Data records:
__________________________________________________

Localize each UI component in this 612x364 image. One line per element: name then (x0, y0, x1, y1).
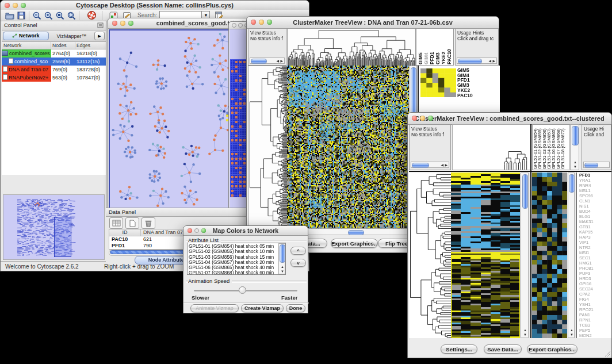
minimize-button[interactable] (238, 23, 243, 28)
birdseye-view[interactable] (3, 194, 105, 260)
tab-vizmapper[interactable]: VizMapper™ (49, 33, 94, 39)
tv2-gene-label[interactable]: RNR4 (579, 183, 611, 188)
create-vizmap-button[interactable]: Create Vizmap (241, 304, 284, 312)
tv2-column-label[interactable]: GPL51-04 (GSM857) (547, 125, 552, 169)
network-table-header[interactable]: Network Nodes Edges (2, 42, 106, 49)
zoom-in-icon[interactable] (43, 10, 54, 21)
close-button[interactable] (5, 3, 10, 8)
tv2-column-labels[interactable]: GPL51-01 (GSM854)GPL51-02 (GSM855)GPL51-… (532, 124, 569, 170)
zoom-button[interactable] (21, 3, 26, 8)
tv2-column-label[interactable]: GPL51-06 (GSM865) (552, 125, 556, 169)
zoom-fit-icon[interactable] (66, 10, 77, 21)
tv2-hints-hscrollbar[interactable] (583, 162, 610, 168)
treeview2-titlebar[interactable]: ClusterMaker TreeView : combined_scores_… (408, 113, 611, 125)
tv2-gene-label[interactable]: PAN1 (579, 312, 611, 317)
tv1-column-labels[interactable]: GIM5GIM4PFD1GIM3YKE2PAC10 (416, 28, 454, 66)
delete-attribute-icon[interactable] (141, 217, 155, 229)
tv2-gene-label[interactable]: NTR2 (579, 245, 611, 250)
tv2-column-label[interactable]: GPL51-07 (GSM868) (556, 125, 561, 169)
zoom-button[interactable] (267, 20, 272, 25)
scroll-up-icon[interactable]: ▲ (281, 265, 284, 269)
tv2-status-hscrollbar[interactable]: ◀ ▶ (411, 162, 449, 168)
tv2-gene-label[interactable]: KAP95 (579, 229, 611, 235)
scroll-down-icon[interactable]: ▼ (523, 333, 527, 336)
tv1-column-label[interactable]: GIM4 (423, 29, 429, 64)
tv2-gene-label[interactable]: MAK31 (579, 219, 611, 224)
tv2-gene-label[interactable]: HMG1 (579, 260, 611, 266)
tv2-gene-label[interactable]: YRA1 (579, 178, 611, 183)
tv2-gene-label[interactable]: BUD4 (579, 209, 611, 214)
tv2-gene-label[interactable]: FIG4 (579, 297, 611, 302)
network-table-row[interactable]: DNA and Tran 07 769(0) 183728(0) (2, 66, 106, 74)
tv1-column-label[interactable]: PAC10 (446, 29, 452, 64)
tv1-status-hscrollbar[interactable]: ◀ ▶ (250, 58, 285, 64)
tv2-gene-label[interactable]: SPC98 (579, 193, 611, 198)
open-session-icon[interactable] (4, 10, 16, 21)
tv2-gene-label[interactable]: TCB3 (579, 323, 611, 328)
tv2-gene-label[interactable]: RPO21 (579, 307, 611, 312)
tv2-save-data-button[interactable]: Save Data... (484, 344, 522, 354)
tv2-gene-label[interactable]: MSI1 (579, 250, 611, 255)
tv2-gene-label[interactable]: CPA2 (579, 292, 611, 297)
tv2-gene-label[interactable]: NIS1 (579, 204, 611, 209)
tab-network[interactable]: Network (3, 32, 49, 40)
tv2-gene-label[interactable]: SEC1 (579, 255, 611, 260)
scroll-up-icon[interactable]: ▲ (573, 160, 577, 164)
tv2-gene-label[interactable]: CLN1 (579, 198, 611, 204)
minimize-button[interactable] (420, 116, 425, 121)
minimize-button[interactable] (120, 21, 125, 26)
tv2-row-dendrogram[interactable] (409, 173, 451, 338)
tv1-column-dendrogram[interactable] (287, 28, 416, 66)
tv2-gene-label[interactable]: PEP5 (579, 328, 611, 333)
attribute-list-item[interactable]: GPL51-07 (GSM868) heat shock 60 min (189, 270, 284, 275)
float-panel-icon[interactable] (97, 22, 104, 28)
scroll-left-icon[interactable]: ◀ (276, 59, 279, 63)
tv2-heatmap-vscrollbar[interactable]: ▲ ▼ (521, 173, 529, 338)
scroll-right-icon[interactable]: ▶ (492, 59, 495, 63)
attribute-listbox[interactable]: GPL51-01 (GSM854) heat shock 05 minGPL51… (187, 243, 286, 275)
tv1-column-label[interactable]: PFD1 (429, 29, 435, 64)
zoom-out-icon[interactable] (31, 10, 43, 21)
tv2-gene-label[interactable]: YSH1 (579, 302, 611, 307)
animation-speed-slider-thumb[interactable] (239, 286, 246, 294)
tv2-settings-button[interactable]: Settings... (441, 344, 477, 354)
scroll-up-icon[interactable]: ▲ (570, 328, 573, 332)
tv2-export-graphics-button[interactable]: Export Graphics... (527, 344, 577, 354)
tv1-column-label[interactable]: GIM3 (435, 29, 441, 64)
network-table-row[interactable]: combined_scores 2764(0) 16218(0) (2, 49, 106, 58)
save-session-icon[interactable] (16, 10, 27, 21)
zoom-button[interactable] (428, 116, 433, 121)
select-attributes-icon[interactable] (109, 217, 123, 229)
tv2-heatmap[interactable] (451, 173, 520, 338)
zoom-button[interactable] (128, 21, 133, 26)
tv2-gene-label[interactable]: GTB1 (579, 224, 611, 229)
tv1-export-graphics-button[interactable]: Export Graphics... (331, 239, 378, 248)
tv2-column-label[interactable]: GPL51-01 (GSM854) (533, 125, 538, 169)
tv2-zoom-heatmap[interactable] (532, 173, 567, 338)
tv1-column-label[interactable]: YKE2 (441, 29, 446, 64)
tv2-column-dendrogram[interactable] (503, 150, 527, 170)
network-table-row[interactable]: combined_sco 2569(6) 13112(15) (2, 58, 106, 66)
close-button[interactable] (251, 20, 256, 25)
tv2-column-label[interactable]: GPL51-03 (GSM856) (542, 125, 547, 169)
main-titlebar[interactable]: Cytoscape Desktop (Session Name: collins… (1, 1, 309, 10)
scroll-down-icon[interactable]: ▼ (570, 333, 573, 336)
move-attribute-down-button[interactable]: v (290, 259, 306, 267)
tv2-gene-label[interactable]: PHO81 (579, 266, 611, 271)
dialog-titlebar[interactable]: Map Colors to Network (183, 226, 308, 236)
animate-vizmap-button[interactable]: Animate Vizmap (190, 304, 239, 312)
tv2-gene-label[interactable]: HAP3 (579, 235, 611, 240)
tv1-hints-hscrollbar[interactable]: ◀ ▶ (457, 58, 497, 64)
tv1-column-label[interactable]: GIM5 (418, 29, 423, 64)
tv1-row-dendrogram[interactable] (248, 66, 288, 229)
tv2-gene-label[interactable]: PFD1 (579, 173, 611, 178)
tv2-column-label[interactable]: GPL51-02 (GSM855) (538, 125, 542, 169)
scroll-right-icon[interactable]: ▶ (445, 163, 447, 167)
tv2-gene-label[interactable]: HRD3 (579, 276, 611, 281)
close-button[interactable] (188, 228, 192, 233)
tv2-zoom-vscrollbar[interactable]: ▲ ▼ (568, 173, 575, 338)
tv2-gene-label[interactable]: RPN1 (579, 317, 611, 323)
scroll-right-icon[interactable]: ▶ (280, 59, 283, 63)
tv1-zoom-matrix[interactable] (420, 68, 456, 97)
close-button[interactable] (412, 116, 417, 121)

__________________________________________________

## [Work instruction]
Each record must be set down again without alteration, and no picture may be carried over.

## [Solution to this problem]
Localize each UI component in this 612x364 image. One line per element: name then (x0, y0, x1, y1).
minimize-button[interactable] (238, 23, 243, 28)
birdseye-view[interactable] (3, 194, 105, 260)
tab-vizmapper[interactable]: VizMapper™ (49, 33, 94, 39)
tv2-gene-label[interactable]: RNR4 (579, 183, 611, 188)
create-vizmap-button[interactable]: Create Vizmap (241, 304, 284, 312)
tv2-column-label[interactable]: GPL51-04 (GSM857) (547, 125, 552, 169)
network-table-header[interactable]: Network Nodes Edges (2, 42, 106, 49)
zoom-in-icon[interactable] (43, 10, 54, 21)
close-button[interactable] (5, 3, 10, 8)
tv2-column-labels[interactable]: GPL51-01 (GSM854)GPL51-02 (GSM855)GPL51-… (532, 124, 569, 170)
zoom-button[interactable] (21, 3, 26, 8)
tv2-column-label[interactable]: GPL51-06 (GSM865) (552, 125, 556, 169)
zoom-fit-icon[interactable] (66, 10, 77, 21)
tv2-hints-hscrollbar[interactable] (583, 162, 610, 168)
treeview2-titlebar[interactable]: ClusterMaker TreeView : combined_scores_… (408, 113, 611, 125)
tv2-gene-label[interactable]: PAN1 (579, 312, 611, 317)
tv1-column-labels[interactable]: GIM5GIM4PFD1GIM3YKE2PAC10 (416, 28, 454, 66)
delete-attribute-icon[interactable] (141, 217, 155, 229)
tv2-gene-label[interactable]: NTR2 (579, 245, 611, 250)
tv2-column-label[interactable]: GPL51-07 (GSM868) (556, 125, 561, 169)
zoom-button[interactable] (267, 20, 272, 25)
scroll-up-icon[interactable]: ▲ (281, 265, 284, 269)
tv2-status-hscrollbar[interactable]: ◀ ▶ (411, 162, 449, 168)
tv2-gene-label[interactable]: KAP95 (579, 229, 611, 235)
scroll-down-icon[interactable]: ▼ (523, 333, 527, 336)
tv1-column-label[interactable]: GIM4 (423, 29, 429, 64)
tv2-gene-label[interactable]: MAK31 (579, 219, 611, 224)
tv2-gene-label[interactable]: HMG1 (579, 260, 611, 266)
tv2-gene-label[interactable]: YRA1 (579, 178, 611, 183)
tv2-gene-label[interactable]: BUD4 (579, 209, 611, 214)
tv2-gene-label[interactable]: FIG4 (579, 297, 611, 302)
network-table-row[interactable]: DNA and Tran 07 769(0) 183728(0) (2, 66, 106, 74)
tv1-column-label[interactable]: PAC10 (446, 29, 452, 64)
tv1-status-hscrollbar[interactable]: ◀ ▶ (250, 58, 285, 64)
tv2-gene-label[interactable]: SPC98 (579, 193, 611, 198)
open-session-icon[interactable] (4, 10, 16, 21)
tv2-gene-label[interactable]: TCB3 (579, 323, 611, 328)
tv2-gene-label[interactable]: RPO21 (579, 307, 611, 312)
tv2-save-data-button[interactable]: Save Data... (484, 344, 522, 354)
tv2-gene-label[interactable]: MSI1 (579, 250, 611, 255)
tv2-gene-label[interactable]: CPA2 (579, 292, 611, 297)
tv2-gene-label[interactable]: NIS1 (579, 204, 611, 209)
tab-network[interactable]: Network (3, 32, 49, 40)
tv2-gene-label[interactable]: SEC1 (579, 255, 611, 260)
scroll-up-icon[interactable]: ▲ (573, 160, 577, 164)
tv2-gene-label[interactable]: CLN1 (579, 198, 611, 204)
minimize-button[interactable] (420, 116, 425, 121)
minimize-button[interactable] (120, 21, 125, 26)
tv2-row-dendrogram[interactable] (409, 173, 451, 338)
tv1-column-dendrogram[interactable] (287, 28, 416, 66)
tv2-gene-label[interactable]: PEP5 (579, 328, 611, 333)
attribute-list-item[interactable]: GPL51-07 (GSM868) heat shock 60 min (189, 270, 284, 275)
float-panel-icon[interactable] (97, 22, 104, 28)
scroll-left-icon[interactable]: ◀ (276, 59, 279, 63)
tv2-heatmap-vscrollbar[interactable]: ▲ ▼ (521, 173, 529, 338)
scroll-right-icon[interactable]: ▶ (492, 59, 495, 63)
attribute-listbox[interactable]: GPL51-01 (GSM854) heat shock 05 minGPL51… (187, 243, 286, 275)
tv1-column-label[interactable]: PFD1 (429, 29, 435, 64)
zoom-out-icon[interactable] (31, 10, 43, 21)
tv2-gene-label[interactable]: YSH1 (579, 302, 611, 307)
animation-speed-slider-thumb[interactable] (239, 286, 246, 294)
tv2-settings-button[interactable]: Settings... (441, 344, 477, 354)
scroll-up-icon[interactable]: ▲ (570, 328, 573, 332)
tv2-export-graphics-button[interactable]: Export Graphics... (527, 344, 577, 354)
tv1-column-label[interactable]: GIM3 (435, 29, 441, 64)
network-table-row[interactable]: combined_scores 2764(0) 16218(0) (2, 49, 106, 58)
save-session-icon[interactable] (16, 10, 27, 21)
zoom-button[interactable] (428, 116, 433, 121)
select-attributes-icon[interactable] (109, 217, 123, 229)
tv2-heatmap[interactable] (451, 173, 520, 338)
zoom-button[interactable] (128, 21, 133, 26)
tv2-gene-label[interactable]: GTB1 (579, 224, 611, 229)
tv1-export-graphics-button[interactable]: Export Graphics... (331, 239, 378, 248)
tv2-column-label[interactable]: GPL51-01 (GSM854) (533, 125, 538, 169)
tv2-zoom-heatmap[interactable] (532, 173, 567, 338)
tv1-column-label[interactable]: YKE2 (441, 29, 446, 64)
tv2-column-dendrogram[interactable] (503, 150, 527, 170)
network-table-row[interactable]: combined_sco 2569(6) 13112(15) (2, 58, 106, 66)
close-button[interactable] (251, 20, 256, 25)
tv2-column-label[interactable]: GPL51-03 (GSM856) (542, 125, 547, 169)
main-titlebar[interactable]: Cytoscape Desktop (Session Name: collins… (1, 1, 309, 10)
scroll-down-icon[interactable]: ▼ (570, 333, 573, 336)
move-attribute-down-button[interactable]: v (290, 259, 306, 267)
tv2-gene-label[interactable]: PHO81 (579, 266, 611, 271)
dialog-titlebar[interactable]: Map Colors to Network (183, 226, 308, 236)
animate-vizmap-button[interactable]: Animate Vizmap (190, 304, 239, 312)
tv2-gene-label[interactable]: HAP3 (579, 235, 611, 240)
tv1-hints-hscrollbar[interactable]: ◀ ▶ (457, 58, 497, 64)
tv1-column-label[interactable]: GIM5 (418, 29, 423, 64)
tv1-row-dendrogram[interactable] (248, 66, 288, 229)
tv2-gene-label[interactable]: PFD1 (579, 173, 611, 178)
tv2-column-label[interactable]: GPL51-02 (GSM855) (538, 125, 542, 169)
scroll-right-icon[interactable]: ▶ (445, 163, 447, 167)
tv2-gene-label[interactable]: HRD3 (579, 276, 611, 281)
close-button[interactable] (188, 228, 192, 233)
tv2-zoom-vscrollbar[interactable]: ▲ ▼ (568, 173, 575, 338)
tv2-gene-label[interactable]: RPN1 (579, 317, 611, 323)
scroll-right-icon[interactable]: ▶ (280, 59, 283, 63)
tv1-zoom-matrix[interactable] (420, 68, 456, 97)
close-button[interactable] (412, 116, 417, 121)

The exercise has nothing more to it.